=== What you will do ===
Repeat precisely the line in which "Detect and localize" occurs and all lines that follow it in the entries below. Pictures must be omitted.
BEGIN
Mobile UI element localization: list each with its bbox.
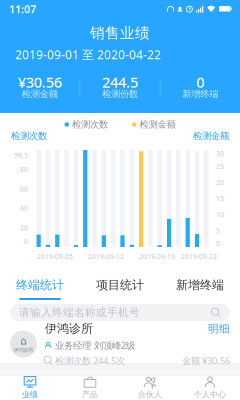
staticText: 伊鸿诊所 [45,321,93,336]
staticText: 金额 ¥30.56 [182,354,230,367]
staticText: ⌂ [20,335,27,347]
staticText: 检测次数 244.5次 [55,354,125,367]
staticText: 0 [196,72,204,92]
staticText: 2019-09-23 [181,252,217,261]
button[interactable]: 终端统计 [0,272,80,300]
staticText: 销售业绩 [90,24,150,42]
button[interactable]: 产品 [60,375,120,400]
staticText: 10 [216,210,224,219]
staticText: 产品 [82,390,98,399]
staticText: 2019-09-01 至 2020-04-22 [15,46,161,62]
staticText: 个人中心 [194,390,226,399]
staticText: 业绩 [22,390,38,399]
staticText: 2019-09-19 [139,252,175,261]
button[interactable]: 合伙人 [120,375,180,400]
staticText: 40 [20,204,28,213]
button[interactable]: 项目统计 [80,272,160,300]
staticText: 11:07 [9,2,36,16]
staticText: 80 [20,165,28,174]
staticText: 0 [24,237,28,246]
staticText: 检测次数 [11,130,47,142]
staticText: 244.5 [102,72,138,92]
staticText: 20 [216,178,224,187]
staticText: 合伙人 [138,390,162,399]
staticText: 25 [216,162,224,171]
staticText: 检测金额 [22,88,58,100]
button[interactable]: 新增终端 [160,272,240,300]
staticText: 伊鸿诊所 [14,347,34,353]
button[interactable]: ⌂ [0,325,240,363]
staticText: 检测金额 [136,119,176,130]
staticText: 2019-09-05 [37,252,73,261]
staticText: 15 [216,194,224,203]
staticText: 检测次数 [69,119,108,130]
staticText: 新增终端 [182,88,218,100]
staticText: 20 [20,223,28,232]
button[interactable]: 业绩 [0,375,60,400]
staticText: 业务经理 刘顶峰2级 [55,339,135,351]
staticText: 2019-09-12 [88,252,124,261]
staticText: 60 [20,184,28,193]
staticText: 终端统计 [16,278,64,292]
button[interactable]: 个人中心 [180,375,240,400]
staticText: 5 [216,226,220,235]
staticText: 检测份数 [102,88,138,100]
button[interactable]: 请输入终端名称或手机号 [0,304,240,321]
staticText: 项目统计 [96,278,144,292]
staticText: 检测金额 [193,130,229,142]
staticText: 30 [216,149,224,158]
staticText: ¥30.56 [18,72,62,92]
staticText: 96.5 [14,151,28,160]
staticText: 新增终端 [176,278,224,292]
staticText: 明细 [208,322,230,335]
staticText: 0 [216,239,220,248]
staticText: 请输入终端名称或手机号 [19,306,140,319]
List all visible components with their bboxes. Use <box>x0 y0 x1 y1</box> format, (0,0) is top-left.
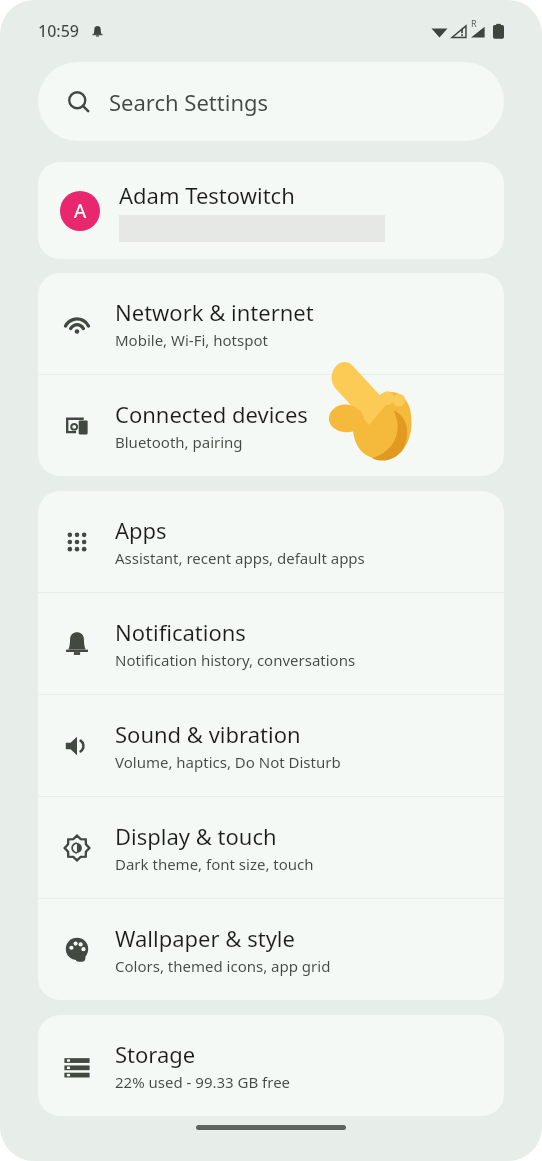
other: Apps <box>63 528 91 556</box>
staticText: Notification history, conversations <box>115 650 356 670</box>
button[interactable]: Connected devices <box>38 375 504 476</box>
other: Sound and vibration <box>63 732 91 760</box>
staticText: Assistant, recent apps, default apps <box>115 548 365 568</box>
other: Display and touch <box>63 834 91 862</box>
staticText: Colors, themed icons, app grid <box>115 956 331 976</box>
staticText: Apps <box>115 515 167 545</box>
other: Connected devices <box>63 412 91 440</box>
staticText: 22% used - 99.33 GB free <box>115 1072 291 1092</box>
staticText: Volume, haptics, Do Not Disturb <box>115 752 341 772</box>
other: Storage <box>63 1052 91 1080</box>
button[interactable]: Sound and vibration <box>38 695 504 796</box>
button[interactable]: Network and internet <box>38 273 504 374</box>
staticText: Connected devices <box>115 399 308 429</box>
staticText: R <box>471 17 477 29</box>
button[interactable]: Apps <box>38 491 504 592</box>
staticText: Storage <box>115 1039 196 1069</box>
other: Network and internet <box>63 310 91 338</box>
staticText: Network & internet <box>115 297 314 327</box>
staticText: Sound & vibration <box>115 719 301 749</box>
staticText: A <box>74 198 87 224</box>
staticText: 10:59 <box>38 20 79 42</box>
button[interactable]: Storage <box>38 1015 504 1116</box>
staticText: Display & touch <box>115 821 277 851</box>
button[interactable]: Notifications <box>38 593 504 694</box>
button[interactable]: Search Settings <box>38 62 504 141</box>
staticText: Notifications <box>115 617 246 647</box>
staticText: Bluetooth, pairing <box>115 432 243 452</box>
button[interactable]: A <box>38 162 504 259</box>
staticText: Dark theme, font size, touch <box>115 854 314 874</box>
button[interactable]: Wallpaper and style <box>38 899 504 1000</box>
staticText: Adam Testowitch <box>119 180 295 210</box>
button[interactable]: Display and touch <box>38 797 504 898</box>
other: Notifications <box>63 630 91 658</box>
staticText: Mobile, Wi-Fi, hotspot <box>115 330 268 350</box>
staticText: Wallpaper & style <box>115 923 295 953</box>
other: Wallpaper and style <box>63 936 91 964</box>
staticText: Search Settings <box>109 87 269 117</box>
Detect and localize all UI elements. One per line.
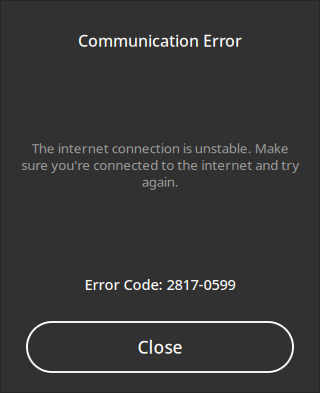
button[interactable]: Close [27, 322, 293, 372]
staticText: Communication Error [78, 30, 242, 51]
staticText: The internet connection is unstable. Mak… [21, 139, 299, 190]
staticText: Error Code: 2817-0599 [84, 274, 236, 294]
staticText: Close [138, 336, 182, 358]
END
=== Solution to the problem ===
Detect and localize all UI elements. One per line.
button[interactable]: Close [27, 322, 293, 372]
staticText: Communication Error [78, 30, 242, 51]
staticText: The internet connection is unstable. Mak… [21, 139, 299, 190]
staticText: Error Code: 2817-0599 [84, 274, 236, 294]
staticText: Close [138, 336, 182, 358]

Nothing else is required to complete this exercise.